Last modified: 2014-07-07 12:21:25 UTC
Hello: I think it would be very useful to have the possibility to search within the history of the articles of Wikipedia. This way, for example, one could avoid writing something discarded reasonably several times on past editions. This new feature could be a new namespace box situated next to the ones already avaiable: (Main) Talk User User talk Wikipedia Wikipedia talk Image Image talk MediaWiki MediaWiki talk Template Template talk Help Help talk Category Category talk Portal Portal talk I hope this new feature will be soon avaiable in all the language versions of Wikipedia. Thanks and regards
If not implemented with sufficient intelligence, this would increase the size of the search index by a factor of about 16 (for enwiki, as an example). If done intelligently (only indexing deltas) I figure it would only be two to four times the size, but that would probably not be particularly easy. Either way I don't foresee this happening soon. Note that if implemented, this would largely obviate the need for bug 639.
Too expensive at present, but we'd love to have this eventually.
*** Bug 13850 has been marked as a duplicate of this bug. ***
Thanks Brion, sorry for the duplicate. A possible way to make up for the lack of this feature until it's implemented occurs to me, a "download complete history (so many KB)" link, allowing to dump the whole history to the user's desktop as a (zipped?) html file concatenating all versions (ideally but not necessarily with diffs highlighted), which he could then search at leisure on his computer.
You can in fact download the full history of a given page via Special:Export. It's not necessarily super pretty, but should work.

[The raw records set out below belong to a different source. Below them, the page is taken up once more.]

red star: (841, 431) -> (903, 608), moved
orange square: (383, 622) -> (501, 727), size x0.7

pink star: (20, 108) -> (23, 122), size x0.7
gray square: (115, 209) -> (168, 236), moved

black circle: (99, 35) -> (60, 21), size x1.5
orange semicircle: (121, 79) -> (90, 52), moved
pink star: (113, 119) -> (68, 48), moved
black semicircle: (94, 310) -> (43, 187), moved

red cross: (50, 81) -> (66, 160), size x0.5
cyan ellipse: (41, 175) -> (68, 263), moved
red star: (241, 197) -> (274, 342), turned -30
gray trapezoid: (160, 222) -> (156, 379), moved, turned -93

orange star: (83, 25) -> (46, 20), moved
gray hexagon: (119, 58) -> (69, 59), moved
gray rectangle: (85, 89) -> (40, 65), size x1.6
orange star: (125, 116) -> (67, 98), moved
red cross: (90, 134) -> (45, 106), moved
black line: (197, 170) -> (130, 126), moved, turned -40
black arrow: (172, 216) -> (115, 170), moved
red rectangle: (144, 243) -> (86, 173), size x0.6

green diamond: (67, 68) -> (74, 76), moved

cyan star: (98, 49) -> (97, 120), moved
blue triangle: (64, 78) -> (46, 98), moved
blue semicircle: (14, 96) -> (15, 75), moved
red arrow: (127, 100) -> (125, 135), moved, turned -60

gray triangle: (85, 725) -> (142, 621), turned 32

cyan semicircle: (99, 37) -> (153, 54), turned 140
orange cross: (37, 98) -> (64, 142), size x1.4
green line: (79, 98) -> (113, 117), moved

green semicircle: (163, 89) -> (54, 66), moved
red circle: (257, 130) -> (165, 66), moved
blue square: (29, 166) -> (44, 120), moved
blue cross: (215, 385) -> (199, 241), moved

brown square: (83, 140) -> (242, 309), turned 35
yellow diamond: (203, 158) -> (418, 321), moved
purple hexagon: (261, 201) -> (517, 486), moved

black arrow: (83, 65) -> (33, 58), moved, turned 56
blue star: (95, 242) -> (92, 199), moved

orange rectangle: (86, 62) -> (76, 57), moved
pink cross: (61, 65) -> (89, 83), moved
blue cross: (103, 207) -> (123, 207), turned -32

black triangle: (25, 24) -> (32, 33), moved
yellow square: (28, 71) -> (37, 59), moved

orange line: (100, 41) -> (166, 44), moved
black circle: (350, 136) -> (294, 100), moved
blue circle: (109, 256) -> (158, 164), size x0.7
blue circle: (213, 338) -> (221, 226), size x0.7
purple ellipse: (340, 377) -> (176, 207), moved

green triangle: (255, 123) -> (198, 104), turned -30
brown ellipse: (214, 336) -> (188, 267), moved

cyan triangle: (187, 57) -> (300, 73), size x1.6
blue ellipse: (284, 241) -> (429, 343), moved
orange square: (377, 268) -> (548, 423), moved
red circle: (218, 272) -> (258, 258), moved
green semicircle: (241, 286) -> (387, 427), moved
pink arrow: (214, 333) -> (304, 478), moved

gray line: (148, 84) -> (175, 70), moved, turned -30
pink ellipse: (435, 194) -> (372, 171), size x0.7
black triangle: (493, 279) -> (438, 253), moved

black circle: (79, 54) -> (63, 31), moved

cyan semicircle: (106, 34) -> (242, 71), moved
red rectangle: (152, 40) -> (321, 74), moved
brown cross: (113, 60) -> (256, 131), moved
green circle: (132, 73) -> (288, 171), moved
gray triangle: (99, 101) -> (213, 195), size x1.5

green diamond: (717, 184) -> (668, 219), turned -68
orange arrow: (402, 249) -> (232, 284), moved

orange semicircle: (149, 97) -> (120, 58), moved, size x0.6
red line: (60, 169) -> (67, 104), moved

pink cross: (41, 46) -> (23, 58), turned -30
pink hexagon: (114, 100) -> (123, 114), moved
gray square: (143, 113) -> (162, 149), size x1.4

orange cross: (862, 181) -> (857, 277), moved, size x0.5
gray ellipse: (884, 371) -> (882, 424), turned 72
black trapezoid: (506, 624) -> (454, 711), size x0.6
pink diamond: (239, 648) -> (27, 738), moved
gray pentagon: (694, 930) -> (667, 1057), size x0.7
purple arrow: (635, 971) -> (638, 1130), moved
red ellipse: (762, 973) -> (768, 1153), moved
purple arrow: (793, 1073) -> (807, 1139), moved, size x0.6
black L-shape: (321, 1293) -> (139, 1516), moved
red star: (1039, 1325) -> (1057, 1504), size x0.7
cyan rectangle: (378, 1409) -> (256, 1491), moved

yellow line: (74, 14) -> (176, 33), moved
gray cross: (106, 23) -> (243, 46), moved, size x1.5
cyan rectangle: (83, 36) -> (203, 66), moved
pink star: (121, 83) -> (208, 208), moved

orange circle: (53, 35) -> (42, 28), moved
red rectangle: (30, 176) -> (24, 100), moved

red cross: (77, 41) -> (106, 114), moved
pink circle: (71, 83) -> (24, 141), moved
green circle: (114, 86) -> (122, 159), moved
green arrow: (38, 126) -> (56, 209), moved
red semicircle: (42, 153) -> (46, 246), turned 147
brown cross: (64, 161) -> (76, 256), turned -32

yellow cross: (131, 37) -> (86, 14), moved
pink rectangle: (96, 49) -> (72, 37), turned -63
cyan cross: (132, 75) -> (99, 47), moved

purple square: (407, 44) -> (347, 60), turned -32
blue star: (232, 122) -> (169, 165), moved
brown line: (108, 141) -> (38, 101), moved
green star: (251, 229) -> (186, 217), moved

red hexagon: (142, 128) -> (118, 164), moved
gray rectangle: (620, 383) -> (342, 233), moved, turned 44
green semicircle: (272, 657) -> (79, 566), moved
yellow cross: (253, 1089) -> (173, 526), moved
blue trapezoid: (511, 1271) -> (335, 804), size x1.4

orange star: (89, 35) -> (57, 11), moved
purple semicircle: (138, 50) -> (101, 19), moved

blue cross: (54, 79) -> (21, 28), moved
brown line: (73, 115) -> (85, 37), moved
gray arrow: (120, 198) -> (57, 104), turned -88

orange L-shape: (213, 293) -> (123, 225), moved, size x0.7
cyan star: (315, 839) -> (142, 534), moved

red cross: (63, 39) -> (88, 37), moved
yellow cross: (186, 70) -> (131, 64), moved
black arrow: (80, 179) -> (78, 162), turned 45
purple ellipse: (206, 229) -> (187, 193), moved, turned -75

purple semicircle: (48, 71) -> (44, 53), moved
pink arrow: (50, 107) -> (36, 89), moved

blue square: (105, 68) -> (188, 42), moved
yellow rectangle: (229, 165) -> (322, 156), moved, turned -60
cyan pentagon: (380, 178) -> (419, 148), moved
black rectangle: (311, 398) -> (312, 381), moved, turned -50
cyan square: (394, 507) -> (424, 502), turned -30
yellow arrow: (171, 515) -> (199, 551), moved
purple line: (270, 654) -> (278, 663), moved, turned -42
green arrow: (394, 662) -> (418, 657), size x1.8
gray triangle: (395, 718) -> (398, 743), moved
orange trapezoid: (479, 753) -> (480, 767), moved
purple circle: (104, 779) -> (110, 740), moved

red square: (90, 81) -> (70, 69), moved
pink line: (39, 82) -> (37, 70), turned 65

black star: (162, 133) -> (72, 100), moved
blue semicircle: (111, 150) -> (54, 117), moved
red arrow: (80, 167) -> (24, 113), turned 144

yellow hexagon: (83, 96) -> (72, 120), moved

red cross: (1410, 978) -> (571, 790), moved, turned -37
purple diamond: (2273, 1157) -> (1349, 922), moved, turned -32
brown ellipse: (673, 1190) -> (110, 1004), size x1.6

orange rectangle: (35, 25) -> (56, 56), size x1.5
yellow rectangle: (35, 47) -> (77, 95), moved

Thanks Brion, just tried it, it worked, and indeed I was able to search the downloaded xml quite easily directly in Firefox, but unfortunately: 1/ it lists only revisions 1 to 100 (latest revision listed in Anode article is ~2 years old) 2/ it's not easy to access (had never used the toolbox before, took me some time to find that export page) A full download, via a link in the article's history page labeled e.g. : Full history in xml format (*** revisions, *** kB) would be wonderful.
*** Bug 15019 has been marked as a duplicate of this bug. ***
(In reply to comment #1) > If not implemented with sufficient intelligence, this would increase the size > of the search index by a factor of about 16 (for enwiki, as an example). If > done intelligently (only indexing deltas) I figure it would only be two to four > times the size, but that would probably not be particularly easy. Either way I > don't foresee this happening soon. Note that if implemented, this would > largely obviate the need for bug 639. > We can simply implement the infrastructure in core mediawiki, and leave the indexing task to the search extension like Lucene-search. This will let the search extension to decide that it would like to provide the historical search or not. (In reply to comment #2) > Too expensive at present, but we'd love to have this eventually. > Too expensive is about indexing task? Is it also too expensive to just implement the infrastructure?
The Diffindexer (https://github.com/whym/diffindexer) in combination with Wikihadoop (https://github.com/whym/wikihadoop) offers exactly this functionality.
*** Bug 24641 has been marked as a duplicate of this bug. ***
[Removing RESOLVED LATER as discussed in http://lists.wikimedia.org/pipermail/wikitech-l/2012-November/064240.html . Reopening and setting priority to "Lowest". For future reference, please use either RESOLVED WONTFIX (for issues that will not be fixed), or simply set lowest priority. Thanks a lot!]
As you all know, this functionality is already offered on a per-page basis by WikiBlame: http://wikipedia.ramselehof.de/wikiblame.php I'm not convinced that this is something for Special:Search and it's surely more closely related to the history topic, hence changing component.
*** Bug 59620 has been marked as a duplicate of this bug. ***